Wir sind Fabian, Benjamin und Evi Kostner, Vorstandsmitglieder von amikaro. amikaro ist ein ehrenamtlicher Verein aus Klausen, der 2012 gegründet wurde. Wir setzen uns vor allem für internationale Solidarität und Zusammenarbeit ein. amikaro kommt aus dem Esperanto und bedeutet Freundeskreis; unser Ziel ist es also, einen Freundeskreis zwischen Südtirol und Guatemala aufzubauen und durch verschiedene Projekte Barrieren und Grenzen ein bisschen einzureissen. 

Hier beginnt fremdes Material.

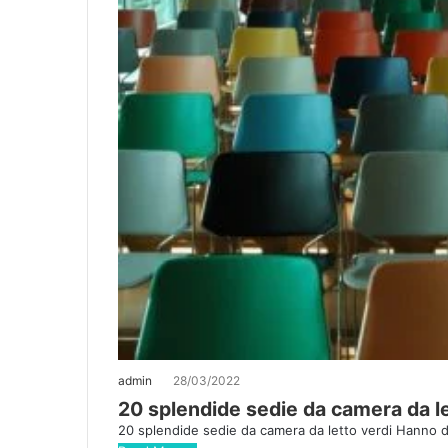
admin
28/03/2022
20 splendide sedie da camera da le
20 splendide sedie da camera da letto verdi Hanno de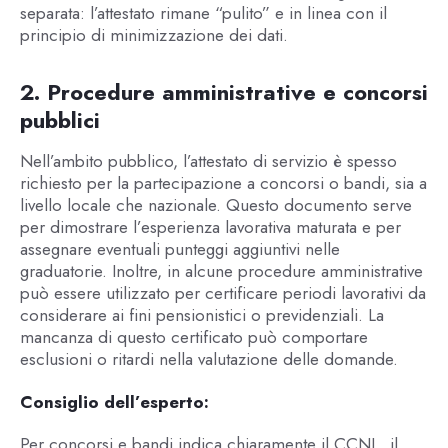
separata: l’attestato rimane “pulito” e in linea con il
principio di minimizzazione dei dati.
2. Procedure amministrative e concorsi
pubblici
Nell’ambito pubblico, l’attestato di servizio è spesso
richiesto per la partecipazione a concorsi o bandi, sia a
livello locale che nazionale. Questo documento serve
per dimostrare l’esperienza lavorativa maturata e per
assegnare eventuali punteggi aggiuntivi nelle
graduatorie. Inoltre, in alcune procedure amministrative
può essere utilizzato per certificare periodi lavorativi da
considerare ai fini pensionistici o previdenziali. La
mancanza di questo certificato può comportare
esclusioni o ritardi nella valutazione delle domande.
Consiglio dell’esperto:
Per concorsi e bandi indica chiaramente il CCNL, il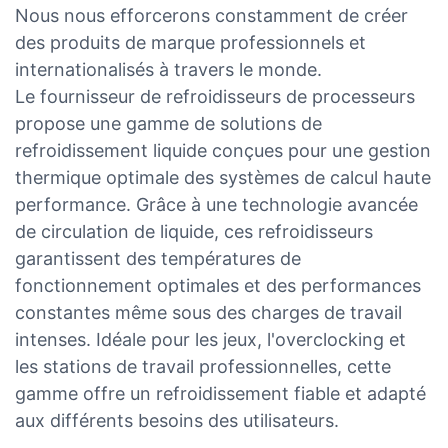
Nous nous efforcerons constamment de créer
des produits de marque professionnels et
internationalisés à travers le monde.
Le fournisseur de refroidisseurs de processeurs
propose une gamme de solutions de
refroidissement liquide conçues pour une gestion
thermique optimale des systèmes de calcul haute
performance. Grâce à une technologie avancée
de circulation de liquide, ces refroidisseurs
garantissent des températures de
fonctionnement optimales et des performances
constantes même sous des charges de travail
intenses. Idéale pour les jeux, l'overclocking et
les stations de travail professionnelles, cette
gamme offre un refroidissement fiable et adapté
aux différents besoins des utilisateurs.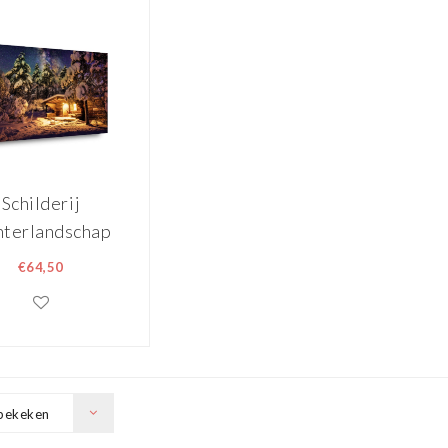
Schilderij
terlandschap
 sterren 80 x
€64,50
60 cm
bekeken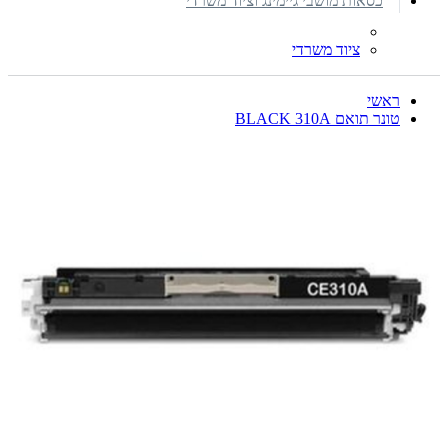
כסאות מושבי גיימינג וציוד משרדי
ציוד משרדי
ראשי
טונר תואם BLACK 310A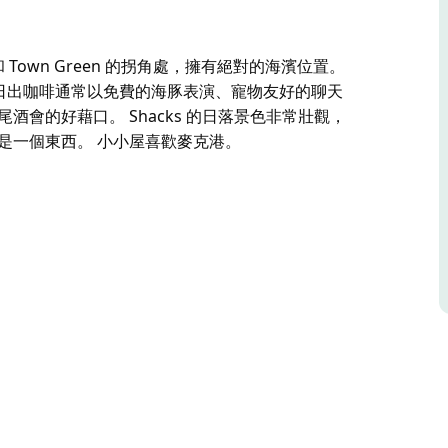
ll 和 Town Green 的拐角處，擁有絕對的海濱位置。
無阻。 日出咖啡通常以免費的海豚表演、寵物友好的聊天
舉辦雞尾酒會的好藉口。 Shacks 的日落景色非常壯觀，
是一個東西。 小小屋喜歡麥克港。
ll 和 Town Green 的拐角處，擁有絕對的海濱位置。
k Breaky Tacos”的菜單開始
常適合開啟一個難忘的夜晚。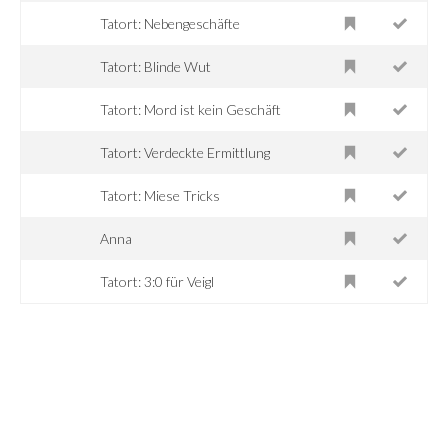
Tatort: Nebengeschäfte
Tatort: Blinde Wut
Tatort: Mord ist kein Geschäft
Tatort: Verdeckte Ermittlung
Tatort: Miese Tricks
Anna
Tatort: 3:0 für Veigl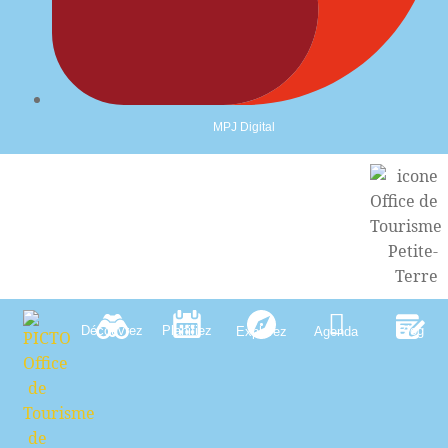
MPJ Digital
Découvrez
Planifiez
Blog
Explorez
Agenda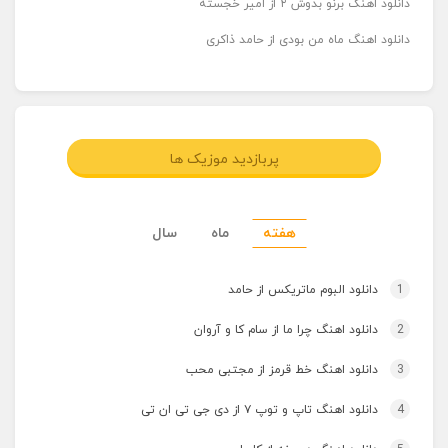
دانلود اهنگ برنو بدوش ۲ از امیر خجسته
دانلود اهنگ ماه من بودی از حامد ذاکری
پربازدید موزیک ها
هفته
ماه
سال
1
دانلود البوم ماتریکس از حامد
2
دانلود اهنگ چرا ما از سام کا و آروان
3
دانلود اهنگ خط قرمز از مجتبی محب
4
دانلود اهنگ تاپ و توپ ۷ از دی جی تی ان تی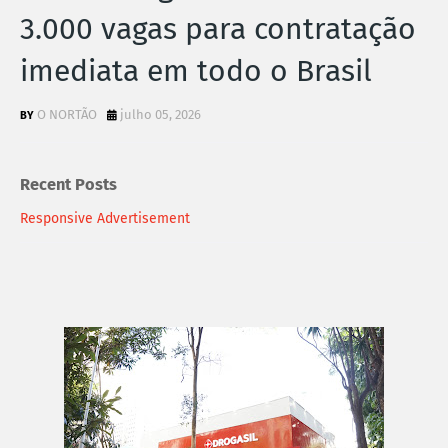
3.000 vagas para contratação
imediata em todo o Brasil
O NORTÃO
julho 05, 2026
Recent Posts
Responsive Advertisement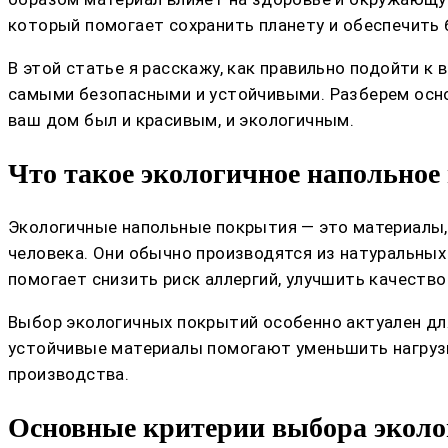
который помогает сохранить планету и обеспечить 
В этой статье я расскажу, как правильно подойти к
самыми безопасными и устойчивыми. Разберем осно
ваш дом был и красивым, и экологичным.
Что такое экологичное напольное
Экологичные напольные покрытия — это материалы,
человека. Они обычно производятся из натуральных
помогает снизить риск аллергий, улучшить качеств
Выбор экологичных покрытий особенно актуален для 
устойчивые материалы помогают уменьшить нагрузк
производства.
Основные критерии выбора эколо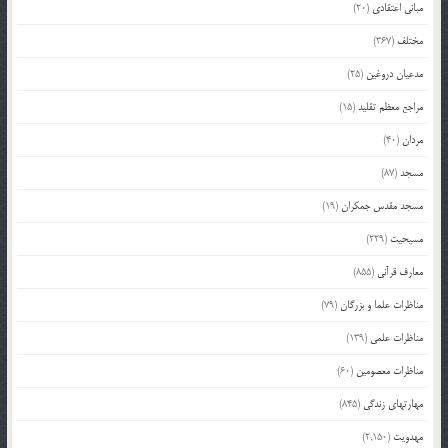
مبانی اعتقادی
(20)
مختلف
(367)
مدعیان دروغین
(25)
مراجع معظم تقلید
(15)
مردان
(40)
مسجد
(87)
مسجد مقدس جمکران
(19)
مسیحیت
(229)
معارف قرآنی
(855)
مناظرات علما و بزرگان
(79)
مناظرات علمی
(139)
مناظرات معصومین
(60)
مهارتهای زندگی
(845)
مهدویت
(2,150)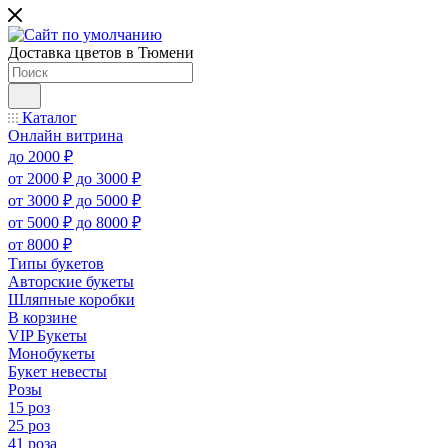
Доставка цветов в Тюмени
Каталог
Онлайн витрина
до 2000 ₽
от 2000 ₽ до 3000 ₽
от 3000 ₽ до 5000 ₽
от 5000 ₽ до 8000 ₽
от 8000 ₽
Типы букетов
Авторские букеты
Шляпные коробки
В корзине
VIP Букеты
Монобукеты
Букет невесты
Розы
15 роз
25 роз
41 роза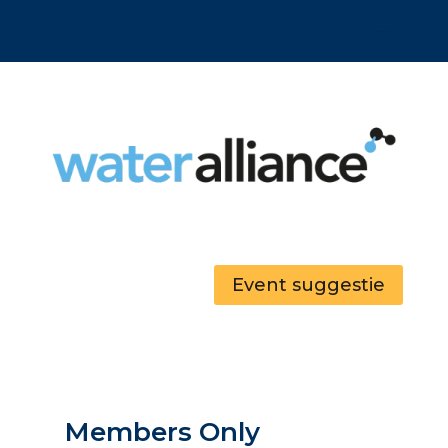
Event suggestie
Members Only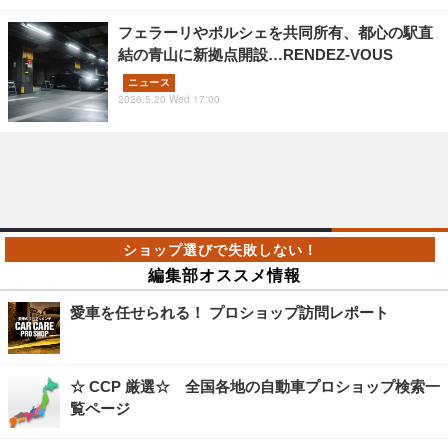
フェラーリやポルシェを共同所有、都心の駅直
結の青山に新拠点開設…RENDEZ-VOUS
ニュース
2026.5.20 Wed 17:00
編集部オススメ情報
愛車を任せられる！ プロショップ訪問レポート
☆ CCP 厳選☆ 全国各地の自動車プロショップ検索一
覧ページ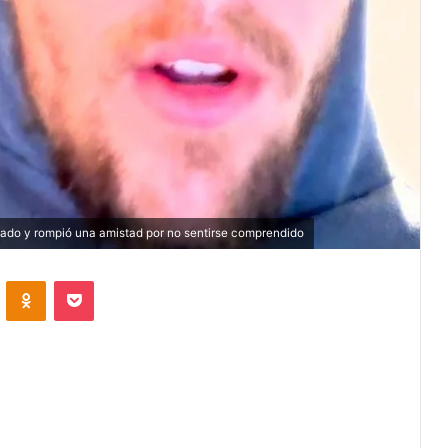
ado y rompió una amistad por no sentirse comprendido
VKontakte
Odnoklassniki
Pocket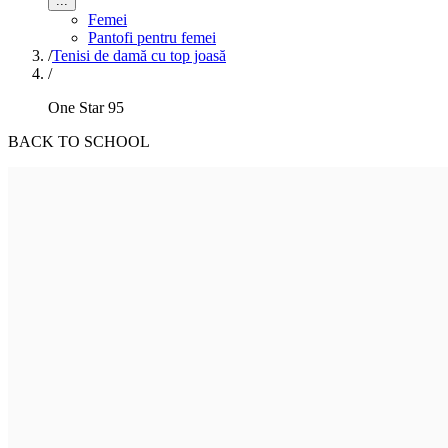
...
Femei
Pantofi pentru femei
/
Tenisi de damă cu top joasă
/
One Star 95
BACK TO SCHOOL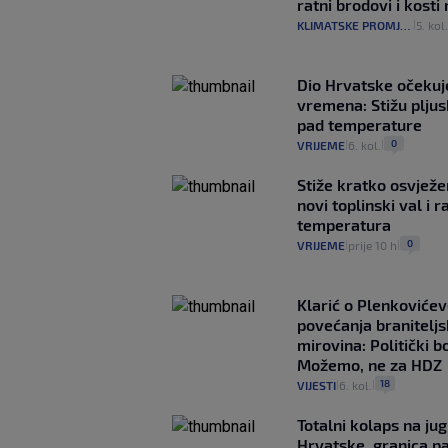
ratni brodovi i kost
KLIMATSKE PROMJENE
5. kol
|
Dio Hrvatske očeku
vremena: Stižu pljusk
pad temperature
0
VRIJEME
6. kol.
|
|
Stiže kratko osvježe
novi toplinski val i r
temperatura
0
VRIJEME
prije 10 h
|
|
Klarić o Plenkovićev
povećanja braniteljs
mirovina: Politički b
Možemo, ne za HDZ
18
VIJESTI
6. kol.
|
|
Totalni kolaps na ju
Hrvatske, granica pa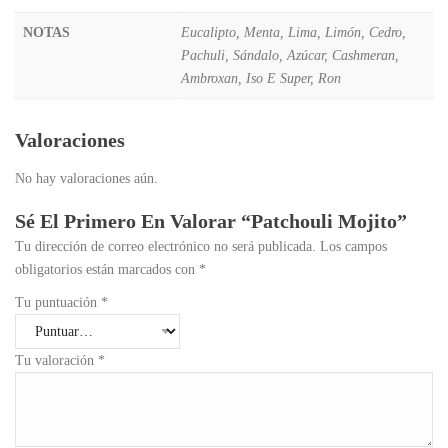
NOTAS
Eucalipto, Menta, Lima, Limón, Cedro,
Pachuli, Sándalo, Azúcar, Cashmeran,
Ambroxan, Iso E Super, Ron
Valoraciones
No hay valoraciones aún.
Sé El Primero En Valorar “Patchouli Mojito”
Tu dirección de correo electrónico no será publicada.
Los campos
obligatorios están marcados con
*
Tu puntuación
*
Tu valoración
*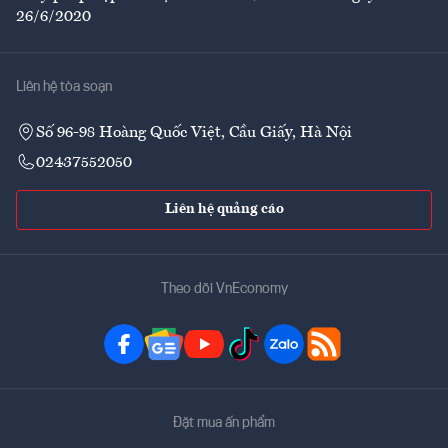
26/6/2020
Liên hệ tòa soạn
Số 96-98 Hoàng Quốc Việt, Cầu Giấy, Hà Nội
02437552050
Liên hệ quảng cáo
Theo dõi VnEconomy
Đặt mua ấn phẩm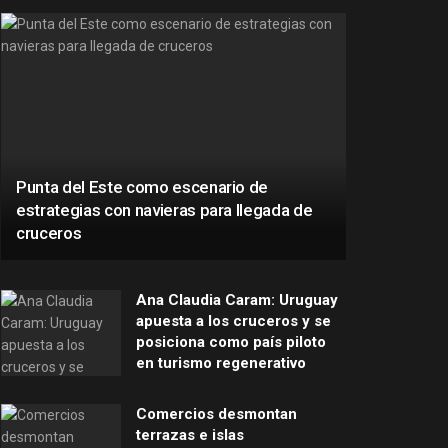
Punta del Este como escenario de
estrategias con navieras para llegada de
cruceros
Ana Claudia Caram: Uruguay
apuesta a los cruceros y se
posiciona como país piloto
en turismo regenerativo
Comercios desmontan
terrazas e islas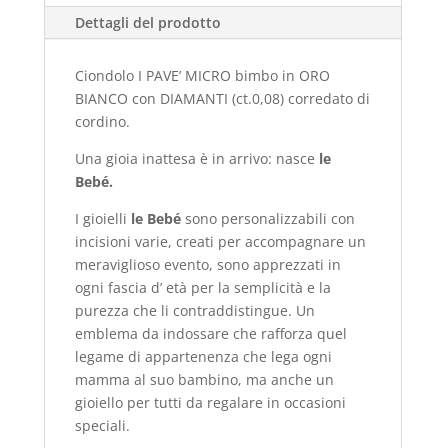
Dettagli del prodotto
Ciondolo I PAVE’ MICRO bimbo in ORO
BIANCO
con DIAMANTI (ct.0,08) corredato di
cordino.
Una gioia inattesa è in arrivo: nasce
le
Bebé.
I gioielli
le Bebé
sono personalizzabili con
incisioni varie, creati per accompagnare un
meraviglioso evento, sono apprezzati in
ogni fascia d’ età per la semplicità e la
purezza che li contraddistingue. Un
emblema da indossare che rafforza quel
legame di appartenenza che lega ogni
mamma al suo bambino, ma anche un
gioiello per tutti da regalare in occasioni
speciali.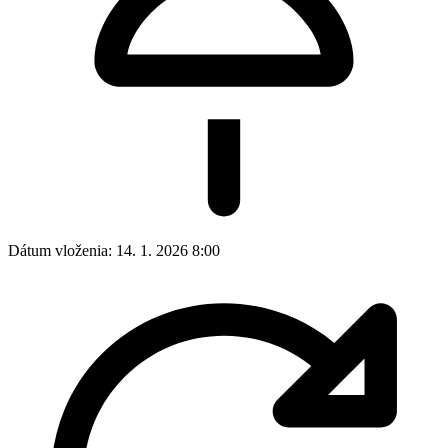
Dátum vloženia:
14. 1. 2026 8:00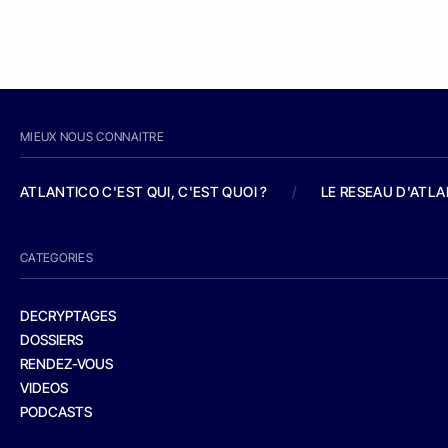
MIEUX NOUS CONNAITRE
ATLANTICO C'EST QUI, C'EST QUOI ?
/
LE RESEAU D'ATL
CATEGORIES
DECRYPTAGES
DOSSIERS
RENDEZ-VOUS
VIDEOS
PODCASTS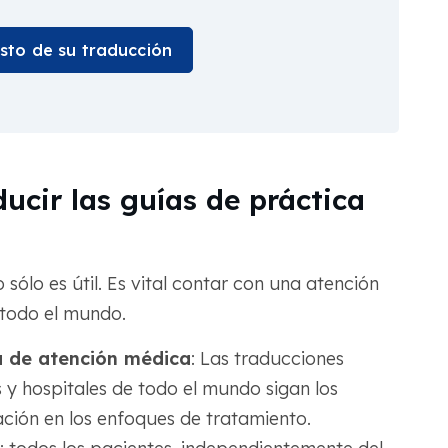
osto de su traducción
ducir las guías de práctica
 sólo es útil. Es vital contar con una atención
 todo el mundo.
a de atención médica
: Las traducciones
y hospitales de todo el mundo sigan los
ción en los enfoques de tratamiento.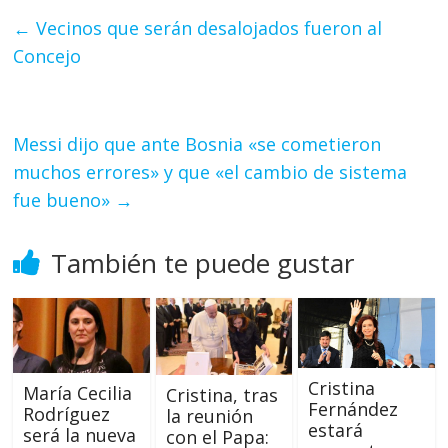
←
Vecinos que serán desalojados fueron al
Concejo
Messi dijo que ante Bosnia «se cometieron
muchos errores» y que «el cambio de sistema
fue bueno»
→
También te puede gustar
Cristina
María Cecilia
Cristina, tras
Fernández
Rodríguez
la reunión
estará
será la nueva
con el Papa: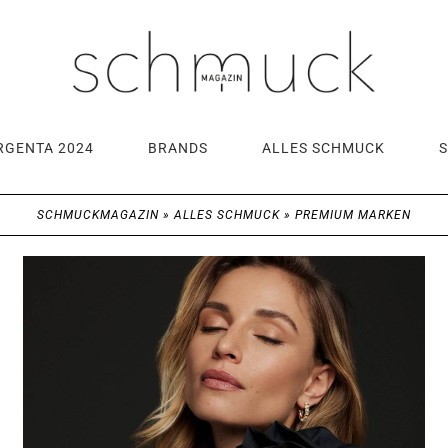
RGENTA 2024
BRANDS
ALLES SCHMUCK
SCHMUCKMAGAZIN
»
ALLES SCHMUCK
»
PREMIUM MARKEN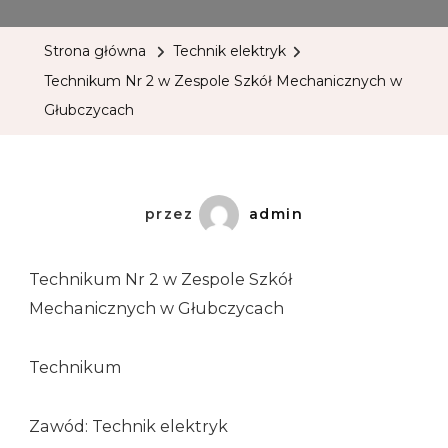
Strona główna
Technik elektryk
Technikum Nr 2 w Zespole Szkół Mechanicznych w
Głubczycach
przez
admin
Technikum Nr 2 w Zespole Szkół
Mechanicznych w Głubczycach
Technikum
Zawód: Technik elektryk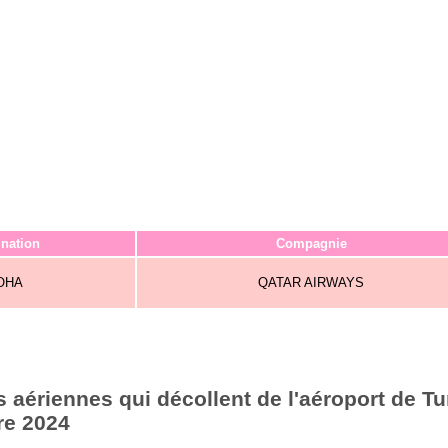
ination
Compagnie
OHA
QATAR AIRWAYS
aériennes qui décollent de l'aéroport de Tu
re 2024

Wie seid ihr zu franz pop up gekommen? 
Wir haben auf franzmagazine gelesen, dass ihr in Klausen unterwegs sein werdet, deshalb wollten wir die Chance nutzen, um euch ein bisschen etwas über amikaro zu erzählen. Da es eines unserer Ziele wäre, einen kulturellen und künstlerischen Austausch zwischen Guatemala und Südtirol zu schaffen, wozu wir auch schon einige Ideen und Pläne hätten, würden wir gerne Kultur- und Kunstinteressierte Menschen erreichen und mit ihnen in Kontakt treten, um vielleicht gemeinsam spannende Projekte zu schaffen.
Und dafür ist franzmagazine mit seiner LeserInnenschaft vielleicht die richtige Plattform ; ) 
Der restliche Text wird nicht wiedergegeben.